The results in all cases have been positive, yet only Weiss seems comfortable with his decision.
"I wasn't going to take us down for the sake of running my system," says Weiss, "so I junked it."
The Hawks won four of their first five games by playing the passing game, a system that depends on constant motion, quick cuts, reads and short passes. Weiss embraced it partly because, as he says, "It's fun to play and fun to watch," but it was neither when the Hawks then dropped nine games in a row, lost confidence in the system, and began playing one-on-one basketball. "It didn't surprise me," says Weiss. "At the first sign of trouble that's what players do. They revert." So did Weiss, and now Atlanta runs set plays almost exclusively. And the Hawks, who at week's end stood at 27-23, are headed for the playoffs after missing them last season.

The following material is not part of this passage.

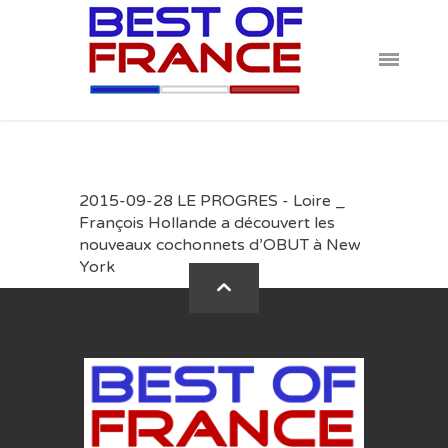
2015-09-28 LE PROGRES - Loire _
François Hollande a découvert les
nouveaux cochonnets d’OBUT à New
York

It was certainly not an easy moment for the hard-boiled Musselman when on the evening of Dec. 30, he handed Richardson the ball and said, "Let's run." In Minnesota's previous 12 games, 10 of them losses, the Timberwolves had averaged only 86.6 points, and Richardson and shooting guard Tony Campbell had voiced dissatisfaction with Musselman and the team's style. In that night's game against Seattle, Minnesota scored 126 and won by 20. Since then, the Wolves have averaged 106.2 and have a 16-33 season's record, the best of the four expansion teams.
Yet Musselman talks almost longingly about the old days—last season, that is, when his scrappy first-year club with the deliberate offense surprised a lot of teams by winning 22 games.
"We played as hard defensively as a team could possibly play," says Musselman. "We would've run ourselves out of a chance to win in a lot of those games. Anyway, I don't buy the theory that people don't like low-scoring games. Fans like close games. And we gave our fans a lot of them last year just because we played under control."
Musselman acknowledges, however, that holding fan interest was at least a minor consideration for upping the tempo. And he reminds everyone that should the need arise, the Wolves can return to the same conservative philosophy that produced a league-low average of 95.2 points per game last season.